Qual a importância do compositor na educação musical no Brasil, na década de 1930?

Na década de 30, surgiram vários estudos sobre a formação do "caráter nacional brasileiro", como Casa Grande e Senzala, de Gilberto Freyre, e os intelectuais começaram a partilhar a crença de que, através da educação e da formação das mentes, a sociedade poderia ser remoldada e redefinida de uma maneira mais positiva. A esperança de que os problemas do país seriam resolvidos não estava mais depositada em teses como a do "branqueamento progressivo" da população, mas em um sistema educacional que a guiasse para um equilíbrio social moderno. Foi dentro deste período de "modernização conservadora" que Villa-Lobos se inseriu em um projeto ambicioso de educador musical. Talvez hoje em dia alguns desses ideais estejam ultrapassados, porém alguns fatores de assimilação de conteúdo através de um orgulho cívico podem ser repensados em nossa sociedade atual.

Sua obra ainda é atual, musical e socialmente falando? O que mais há para ser explorado?

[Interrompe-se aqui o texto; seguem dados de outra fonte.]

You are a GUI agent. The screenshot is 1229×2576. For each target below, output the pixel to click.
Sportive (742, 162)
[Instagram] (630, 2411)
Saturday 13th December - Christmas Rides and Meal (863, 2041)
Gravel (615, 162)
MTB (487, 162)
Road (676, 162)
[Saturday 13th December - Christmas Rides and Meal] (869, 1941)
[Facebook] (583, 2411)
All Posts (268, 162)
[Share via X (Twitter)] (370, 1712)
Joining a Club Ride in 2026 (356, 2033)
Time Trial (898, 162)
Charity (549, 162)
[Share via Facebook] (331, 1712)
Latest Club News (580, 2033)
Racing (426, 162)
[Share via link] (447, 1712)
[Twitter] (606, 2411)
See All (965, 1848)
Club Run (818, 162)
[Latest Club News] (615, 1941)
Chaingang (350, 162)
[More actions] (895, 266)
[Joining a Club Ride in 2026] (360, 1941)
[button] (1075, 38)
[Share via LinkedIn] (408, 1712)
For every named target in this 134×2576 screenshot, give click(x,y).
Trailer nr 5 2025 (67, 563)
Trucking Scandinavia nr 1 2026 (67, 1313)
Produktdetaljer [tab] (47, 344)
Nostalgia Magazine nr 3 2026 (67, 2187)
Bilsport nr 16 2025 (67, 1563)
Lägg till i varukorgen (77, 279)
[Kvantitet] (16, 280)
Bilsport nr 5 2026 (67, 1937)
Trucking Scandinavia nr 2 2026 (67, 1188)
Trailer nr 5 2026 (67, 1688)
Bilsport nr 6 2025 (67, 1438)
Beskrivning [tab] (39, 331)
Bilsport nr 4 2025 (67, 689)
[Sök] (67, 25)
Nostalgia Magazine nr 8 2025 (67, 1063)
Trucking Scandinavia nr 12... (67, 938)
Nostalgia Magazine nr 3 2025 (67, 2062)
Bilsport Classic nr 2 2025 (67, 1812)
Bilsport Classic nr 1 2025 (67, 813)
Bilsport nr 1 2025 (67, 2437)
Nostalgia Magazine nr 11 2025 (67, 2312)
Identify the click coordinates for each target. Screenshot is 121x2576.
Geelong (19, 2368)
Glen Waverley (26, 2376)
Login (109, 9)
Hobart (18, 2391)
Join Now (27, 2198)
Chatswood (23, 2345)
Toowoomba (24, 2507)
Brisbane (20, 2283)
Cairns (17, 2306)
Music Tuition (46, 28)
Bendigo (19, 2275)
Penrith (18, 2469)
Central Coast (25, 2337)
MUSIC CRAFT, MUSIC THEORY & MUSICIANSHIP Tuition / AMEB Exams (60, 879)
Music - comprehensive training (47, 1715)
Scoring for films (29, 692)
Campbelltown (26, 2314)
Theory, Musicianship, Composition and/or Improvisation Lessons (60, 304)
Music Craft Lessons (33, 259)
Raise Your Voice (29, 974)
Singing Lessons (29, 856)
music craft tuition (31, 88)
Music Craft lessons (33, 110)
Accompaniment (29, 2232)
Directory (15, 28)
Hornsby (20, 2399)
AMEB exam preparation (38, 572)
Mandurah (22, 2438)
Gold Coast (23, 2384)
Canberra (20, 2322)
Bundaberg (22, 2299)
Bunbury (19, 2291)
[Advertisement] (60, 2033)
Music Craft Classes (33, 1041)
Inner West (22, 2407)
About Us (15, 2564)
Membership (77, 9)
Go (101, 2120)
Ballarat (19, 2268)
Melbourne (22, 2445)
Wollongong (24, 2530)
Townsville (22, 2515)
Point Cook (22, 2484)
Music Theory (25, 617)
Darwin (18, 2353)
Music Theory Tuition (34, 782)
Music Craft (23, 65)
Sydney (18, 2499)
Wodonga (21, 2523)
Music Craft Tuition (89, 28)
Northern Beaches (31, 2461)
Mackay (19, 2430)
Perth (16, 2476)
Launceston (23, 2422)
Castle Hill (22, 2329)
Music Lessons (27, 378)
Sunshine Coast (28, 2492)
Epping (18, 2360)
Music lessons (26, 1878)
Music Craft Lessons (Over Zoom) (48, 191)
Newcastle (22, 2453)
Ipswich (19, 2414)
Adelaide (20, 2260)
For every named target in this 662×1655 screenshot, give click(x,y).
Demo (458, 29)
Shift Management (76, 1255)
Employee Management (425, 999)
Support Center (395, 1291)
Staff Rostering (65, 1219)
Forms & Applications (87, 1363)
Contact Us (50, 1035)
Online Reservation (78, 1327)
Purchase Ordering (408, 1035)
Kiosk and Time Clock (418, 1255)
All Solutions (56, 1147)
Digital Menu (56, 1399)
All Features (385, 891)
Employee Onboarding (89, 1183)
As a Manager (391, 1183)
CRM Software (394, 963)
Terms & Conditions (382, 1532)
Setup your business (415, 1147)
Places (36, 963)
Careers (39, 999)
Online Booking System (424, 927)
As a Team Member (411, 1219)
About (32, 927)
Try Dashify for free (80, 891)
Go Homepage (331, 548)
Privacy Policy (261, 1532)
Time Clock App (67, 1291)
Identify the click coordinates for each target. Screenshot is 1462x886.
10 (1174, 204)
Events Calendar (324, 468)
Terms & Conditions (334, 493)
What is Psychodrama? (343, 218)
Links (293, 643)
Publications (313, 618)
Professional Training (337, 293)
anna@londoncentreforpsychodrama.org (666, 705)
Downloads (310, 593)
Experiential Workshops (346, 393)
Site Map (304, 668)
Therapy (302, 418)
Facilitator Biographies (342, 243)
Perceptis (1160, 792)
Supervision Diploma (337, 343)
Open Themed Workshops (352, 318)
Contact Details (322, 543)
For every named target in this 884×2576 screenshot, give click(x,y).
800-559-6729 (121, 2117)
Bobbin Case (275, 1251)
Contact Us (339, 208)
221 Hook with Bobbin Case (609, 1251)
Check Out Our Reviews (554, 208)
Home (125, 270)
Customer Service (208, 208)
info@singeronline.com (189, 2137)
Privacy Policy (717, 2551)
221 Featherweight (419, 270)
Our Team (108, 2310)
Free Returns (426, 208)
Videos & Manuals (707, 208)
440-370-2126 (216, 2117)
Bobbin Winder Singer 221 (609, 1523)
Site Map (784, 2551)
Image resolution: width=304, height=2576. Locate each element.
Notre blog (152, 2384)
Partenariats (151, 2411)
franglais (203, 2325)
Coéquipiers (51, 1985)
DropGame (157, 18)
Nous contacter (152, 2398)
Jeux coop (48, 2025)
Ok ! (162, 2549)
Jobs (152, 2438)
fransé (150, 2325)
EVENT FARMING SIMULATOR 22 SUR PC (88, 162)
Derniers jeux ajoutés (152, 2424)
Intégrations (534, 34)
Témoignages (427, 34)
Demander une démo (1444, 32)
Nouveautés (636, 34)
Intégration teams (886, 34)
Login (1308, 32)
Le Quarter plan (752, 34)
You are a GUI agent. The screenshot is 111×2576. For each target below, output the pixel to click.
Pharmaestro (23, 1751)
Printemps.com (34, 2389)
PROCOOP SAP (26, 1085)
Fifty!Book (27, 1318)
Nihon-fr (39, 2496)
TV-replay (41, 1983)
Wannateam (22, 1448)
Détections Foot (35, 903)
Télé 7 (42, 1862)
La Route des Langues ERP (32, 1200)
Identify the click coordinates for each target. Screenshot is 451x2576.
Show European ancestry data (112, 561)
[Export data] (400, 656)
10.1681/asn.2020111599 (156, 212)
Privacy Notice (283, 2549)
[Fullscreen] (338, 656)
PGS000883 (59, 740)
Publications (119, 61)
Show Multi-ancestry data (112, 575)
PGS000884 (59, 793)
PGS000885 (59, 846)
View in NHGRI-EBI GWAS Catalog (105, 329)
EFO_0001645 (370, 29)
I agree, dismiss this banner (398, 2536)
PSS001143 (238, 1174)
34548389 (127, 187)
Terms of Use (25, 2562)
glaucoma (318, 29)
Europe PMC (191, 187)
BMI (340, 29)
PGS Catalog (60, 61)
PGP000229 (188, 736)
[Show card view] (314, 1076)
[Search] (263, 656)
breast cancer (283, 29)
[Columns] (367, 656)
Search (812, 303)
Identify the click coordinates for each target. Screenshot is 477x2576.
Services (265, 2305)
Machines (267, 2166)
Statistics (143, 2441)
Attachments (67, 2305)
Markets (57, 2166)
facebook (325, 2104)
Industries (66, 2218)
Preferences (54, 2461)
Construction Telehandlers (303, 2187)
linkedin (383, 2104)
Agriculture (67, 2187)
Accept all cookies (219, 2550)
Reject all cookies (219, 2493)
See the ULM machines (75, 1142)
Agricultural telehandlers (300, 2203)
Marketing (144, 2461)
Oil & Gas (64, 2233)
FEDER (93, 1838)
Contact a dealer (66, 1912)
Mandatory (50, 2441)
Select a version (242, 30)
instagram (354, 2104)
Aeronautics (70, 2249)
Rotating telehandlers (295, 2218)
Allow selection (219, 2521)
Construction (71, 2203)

Do ponto de vista musical, a composição não se utiliza mais de sistemas e aspectos desenvolvidos por ele, porém é possível encontrarmos obras atuais que se utilizam de elementos e contextualizam materiais desenvolvidos por Villa-Lobos. Há uma geração pós-Villa-Lobos muito comprometida com seu estilo. O segundo ponto diz respeito a interpretação, que pressupõe a contextualização, buscando equilibrar o aprimoramento das sonoridades e das condições atuais de instrumentos com a fidelidade ao texto, mesmo que com uma tênue possibilidade de relativização em busca da melhoria da qualidade sonora. O texto de Villa-Lobos deve chegar ao público com uma certa provocação e informação de sua inquietude. O universo sonoro é um campo inesgotável a ser explorado e os bons artistas que mais nos legaram são do calibre de Villa-Lobos, que dizia "deixo cartas a posteridade". Eu diria que ele deixou sonoridades a serem exploradas pela posteridade.

Qual o maior legado do compositor que ainda permanece 50 anos após sua morte e o que diria para aqueles que pretendem manter o primeiro contato com Villa-Lobos?

O seu maior legado é a busca e a ambição por algo novo. Villa-Lobos, quando ligado ao ideal modernista, obteve muita eficácia a mediação que pregava a teoria da modernidade. Apenas alguém capaz de permitir que as próprias fantasias fluíssem de forma tão livre e ao mesmo tempo tão compreensível para as outras pessoas seria capaz de produzir o que ele produziu. Aqueles que entrarem em contato com Villa-Lobos pela primeira vez, devem olhá-lo (ouvi-lo) como uma espécie de simbiose de si próprio. Ouçam as obras para violão solo e depois as peças de câmara com violão como Distribuição de Flores (para flauta e violão) e Sexteto Místico. O contato com as "Bachianas" – do ponto de vista sonoro – é preferencialmente melhor tê-lo primeiro do que com os "Choros". Embora pareça um factoide, tentem assimilar esse compositor como a complexidade que tentamos assimilar o próprio Brasil, suas diversidades sociais, naturais, antropológicas e psicológicas.